For the foregoing reasons, we affirm and award IRI reasonable attorney fees and costs on appeal.

KENNEDY, C.J., and COLEMAN, J., concur.

NOTES

[1] Hertz v. Riebe, 86 Wash.App. 102, 936 P.2d 24 (1997).

[2] Marassi v. Lau, 71 Wash.App. 912, 859 P.2d 605 (1993).

[3] See RCW 64.12.040 (requiring single damages where a trespasser shows that the violation was casual or involuntary and not willful or reckless); see also, Birchler v. Castello Land Co., 133 Wash.2d 106, 110, 942 P.2d 968 (1997).

[4] RCW 4.24.630 provides as follows:

(1) Every person who goes onto the land of another and who removes timber, crops, minerals, or other similar valuable property from the land, or wrongfully causes waste or injury to the land, or wrongfully injures personal property or improvements to real estate on the land, is liable to the injured party for treble the amount of the damages caused by the removal, waste, or injury. For purposes of this section, a person acts "wrongfully" if the person intentionally and unreasonably commits the act or acts while knowing, or having reason to know, that he or she lacks authorization to so act. Damages recoverable under this section include, but are not limited to, damages for the market value of the property removed or injured, and for injury to the land, including the costs of restoration. In addition, the person is liable for reimbursing the injured party for the party's reasonable costs, including but not limited to investigative costs and reasonable attorneys' fees and other litigation-related costs.

(2) This section does not apply in any case where liability for damages is provided under RCW 64.12.030, 79.01.756, 79.01.760, or 79.40.070.

[5] RCW 64.12.030.

[6] See Rayonier, Inc. v. Polson, 400 F.2d 909, 919 n. 11 (1968) (noting, "The Washington legislature clearly had particular evils in mind when it enacted the treble damage statute and the legislature was not satisfied to limit recovery either to a common law form of action or a common law standard of recovery.").

[7] Rayonier, Inc., 400 F.2d at 919 n. 11 (citations omitted).

[8] Vaughn v. Vaughn, 23 Wash.App. 527, 531, 597 P.2d 932 (1979) (holding, "the post-trial discovery of a new theory of recovery is not sufficient reason to either grant a new trial or reconsider a previously entered judgment pursuant under CR 59[.]").

[9] Hertz v. Riebe, 86 Wash.App.

[10] Marassi v. Lau, 71 Wash.App. at 917, 859 P.2d 605.

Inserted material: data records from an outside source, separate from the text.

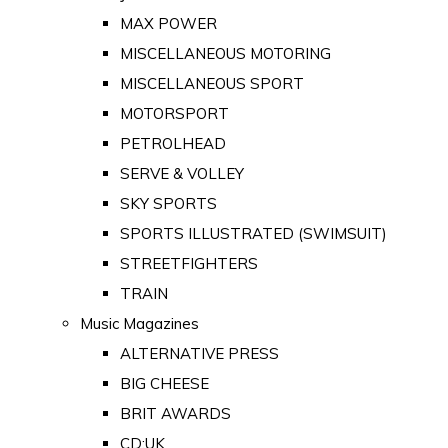
MAX POWER
MISCELLANEOUS MOTORING
MISCELLANEOUS SPORT
MOTORSPORT
PETROLHEAD
SERVE & VOLLEY
SKY SPORTS
SPORTS ILLUSTRATED (SWIMSUIT)
STREETFIGHTERS
TRAIN
Music Magazines
ALTERNATIVE PRESS
BIG CHEESE
BRIT AWARDS
CD:UK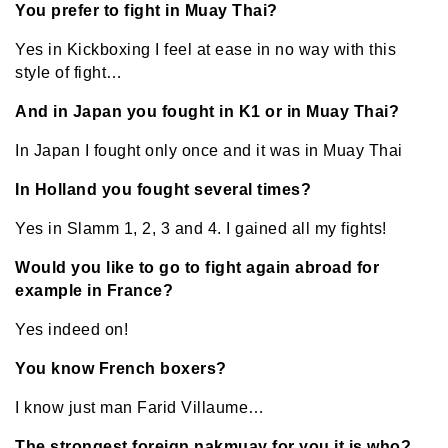
You prefer to fight in Muay Thai?
Yes in Kickboxing I feel at ease in no way with this
style of fight…
And in Japan you fought in K1 or in Muay Thai?
In Japan I fought only once and it was in Muay Thai
In Holland you fought several times?
Yes in Slamm 1, 2, 3 and 4. I gained all my fights!
Would you like to go to fight again abroad for
example in France?
Yes indeed on!
You know French boxers?
I know just man Farid Villaume…
The strongest foreign nakmuay for you it is who?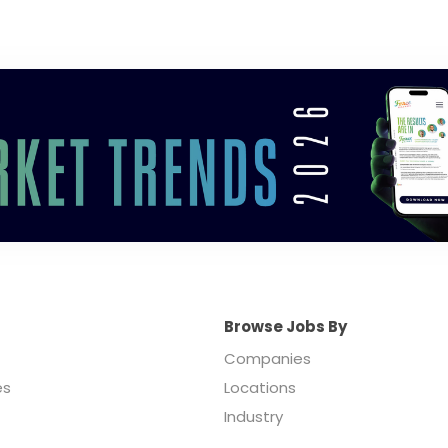
Browse Jobs By
Companies
es
Locations
Industry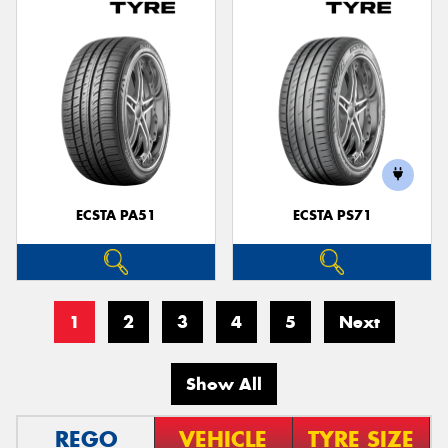
ECSTA PA51
ECSTA PS71
1
2
3
4
5
Next
Show All
REGO
VEHICLE
TYRE SIZE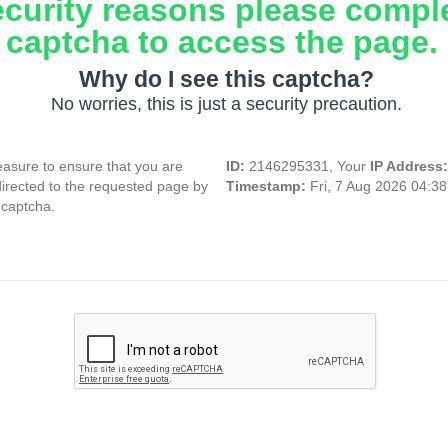
ecurity reasons please compl
captcha to access the page.
Why do I see this captcha?
No worries, this is just a security precaution.
asure to ensure that you are
ID:
2146295331, Your
IP Address
directed to the requested page by
Timestamp:
Fri, 7 Aug 2026 04:3
 captcha.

[11] Dayton v. Farmers Ins. Group, 124 Wash.2d 277, 280, 876 P.2d 896 (1994).

[12] Marassi, 71 Wash.App. at 917, 859 P.2d 605.

[13] Hertz, 86 Wash.App. at 106, 936 P.2d 24.

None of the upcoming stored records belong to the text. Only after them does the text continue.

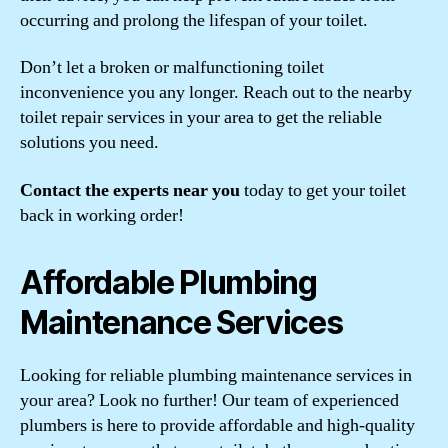
occurring and prolong the lifespan of your toilet.
Don’t let a broken or malfunctioning toilet
inconvenience you any longer. Reach out to the nearby
toilet repair services in your area to get the reliable
solutions you need.
Contact the experts near you
today to get your toilet
back in working order!
Affordable Plumbing
Maintenance Services
Looking for reliable plumbing maintenance services in
your area? Look no further! Our team of experienced
plumbers is here to provide affordable and high-quality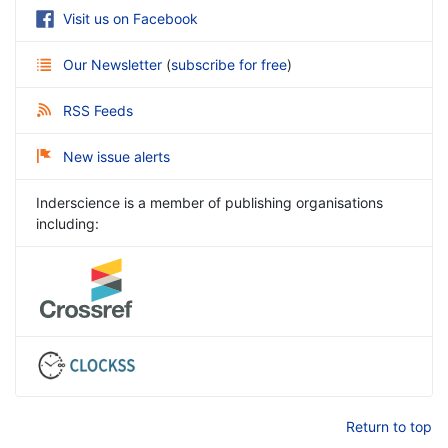
Visit us on Facebook
Our Newsletter
(
subscribe for free
)
RSS Feeds
New issue alerts
Inderscience is a member of publishing organisations
including:
Return to top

[14] Riss v. Angel, 131 Wash.2d 612, 633-34, 934 P.2d 669 (1997) (citing Marassi, 71 Wash.App. at 916, 859 P.2d 605).

[15] Marassi, 71 Wash.App. at 917, 859 P.2d 605.

[16] Birchler, 133 Wash.2d at 111, 942 P.2d 968 (citation omitted).

[17] Graham v. Graham, 41 Wash.2d 845, 851, 252 P.2d 313 (1953) (citation omitted).

[18] Ventoza v. Anderson, 14 Wash.App. 882, 897, 545 P.2d 1219 (1976).

[19] Ventoza, 14 Wash.App. at 897, 545 P.2d 1219.